Trust
Trust (трест; trest). The most integrated form of economic association among a number of companies. Members of a trust surrender their autonomy in production and marketing and accept a single administration. Trusts arose in Western Europe and North America in the 19th century. Eventually they came under government regulations on competition and monopoly. In comparison with other forms of monopoly that emerged in Ukraine in the last quarter of the 19th century, such as cartels and syndicates, trusts were relatively unimportant and underdeveloped.
Trusts were also a common form of economic organization in the Union of Soviet Socialist Republics. Many were formed during the New Economic Policy period in an attempt to rationalize production, reduce costs, and eliminate duplication. They were usually a combination of enterprises in a single territory. The process of defining the legal status of the trusts was not systematic, and culminated in a law on trusts passed by the USSR Central Executive Committee and the Council of People's Commissars on 10 April 1923. In Ukraine trusts developed more rapidly than in other republics.
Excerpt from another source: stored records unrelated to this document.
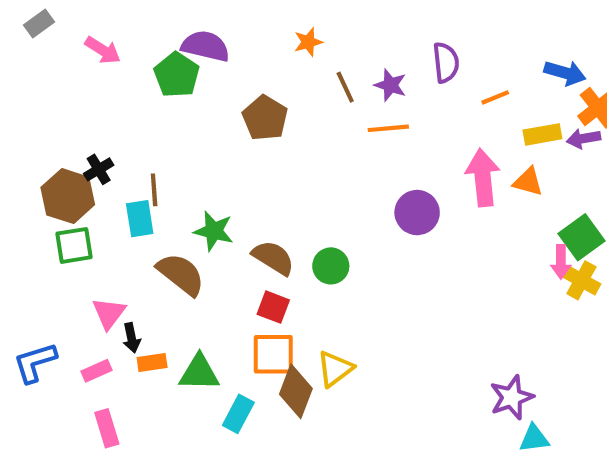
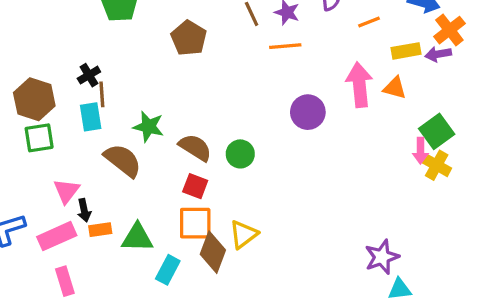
black cross: (99, 169) -> (89, 75), moved
pink rectangle: (97, 371) -> (57, 236), size x1.6

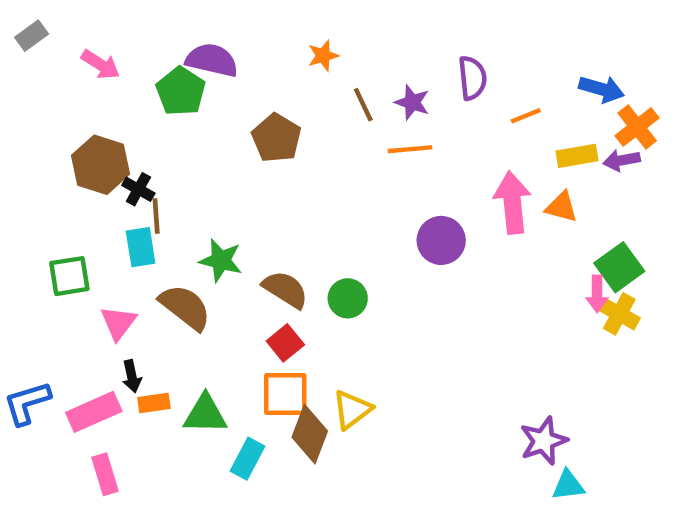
black cross: (89, 75) -> (138, 189), turned -30
brown hexagon: (34, 99) -> (101, 165), moved
red square: (195, 186) -> (285, 343), turned 30
pink triangle: (66, 191) -> (118, 323), moved

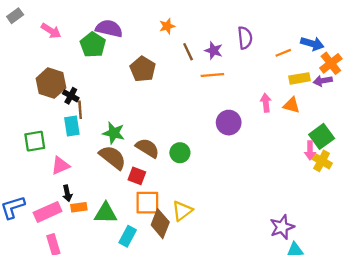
orange line: (526, 116) -> (283, 53), moved
pink arrow: (512, 203) -> (266, 103), size x0.6
brown semicircle: (185, 307) -> (113, 157), moved
pink triangle: (118, 323) -> (60, 165), turned 30
red square: (285, 343) -> (137, 176), moved, turned -30

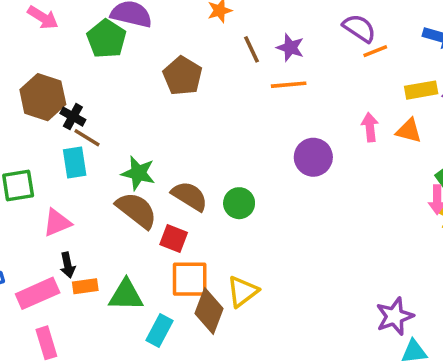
purple semicircle: (245, 38) -> (359, 28), moved, turned -50
orange line: (283, 53) -> (375, 51), moved
brown line: (80, 110) -> (87, 138), turned -54

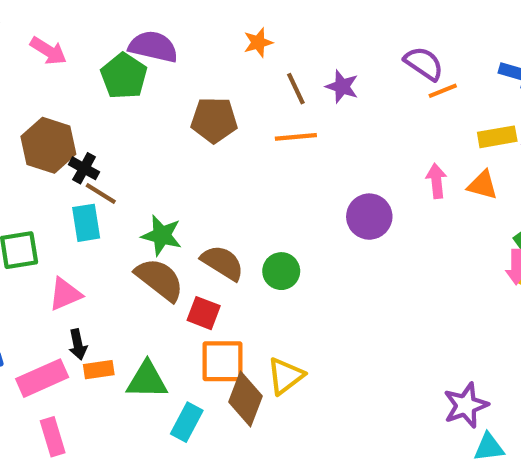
brown pentagon: (183, 76) -> (214, 120), turned -30
orange line: (289, 85) -> (296, 137), moved

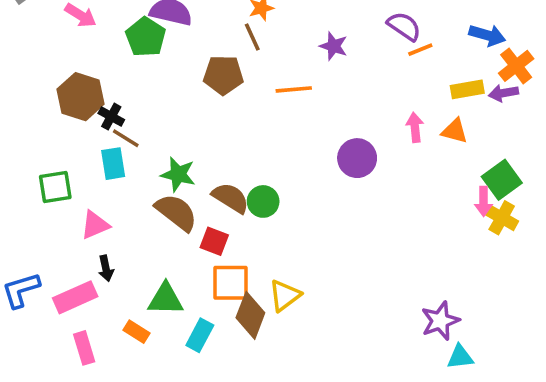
brown line: (296, 89) -> (252, 37), moved
green circle: (281, 271) -> (263, 201), moved
orange rectangle: (99, 370) -> (137, 332), moved, turned 40

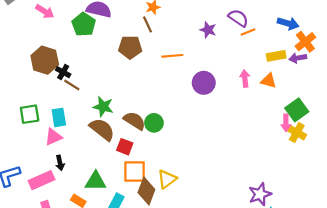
purple star: (334, 46) -> (208, 30), moved
purple circle: (357, 158) -> (204, 83), moved
cyan rectangle: (113, 164) -> (59, 117), moved

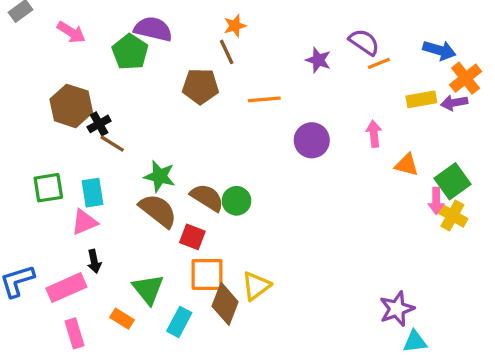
black cross: (63, 72) -> (99, 124), turned 32
orange triangle: (269, 81) -> (407, 165), moved
green triangle: (96, 181) -> (148, 289), turned 50

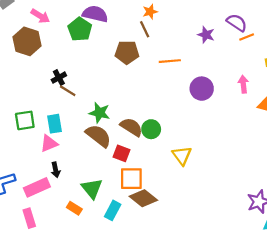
brown hexagon: (71, 106) -> (27, 41), moved
yellow triangle: (256, 286) -> (182, 156), moved, turned -30
brown diamond: (225, 304) -> (143, 198), turned -72
pink rectangle: (75, 333) -> (29, 218), moved

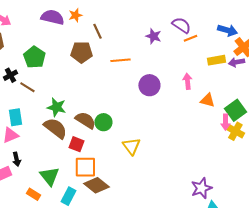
orange star: (150, 12) -> (75, 15), moved
green pentagon: (80, 29) -> (34, 57), moved
black cross: (59, 78) -> (10, 75), moved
The Pivdenstal trust was established in October 1921. It consisted of 3 large steel plants, in Makiivka, Yuzivka, and Petrivsk, 19 smaller plants, several coal mines, and some coking plants. The other large trusts in Soviet Ukraine were Donbasvuhillia, in the coal industry; Pivdennorudnyi, in iron-ore mining; the Southern Machine-Building Trust; and Pivdennyi Silmashtrest, based in Zaporizhia, and Ukrtrestsilmash, based in Kharkiv, both in agricultural-machine building. Specialized trusts were also formed in the chemical industry, the paper industry, the leather industry, the ceramics industry, the dairy industry, the tobacco industry, the sugar industry, the electric power industry, the textile industry, the alcohol industry, the glass industry, and the flour milling industry. Under the NEP there were, altogether, 36 regional and 24 republican trusts in Ukraine. Nominally the trusts were regulated by the Supreme Council of the National Economy (VRNH), but from 1925 some of its responsibilities were transferred to the State Planning Committee. The struggle for control of the trusts among the VRNH, the republic's State Planning Committee of the Ukrainian SSR, and the USSR people's commissariats resulted in the gradual dismantling of most trusts in 1929–30. Some were abolished outright in 1932, along with the VRNH, and enterprises were placed under the direct control of the commissariats.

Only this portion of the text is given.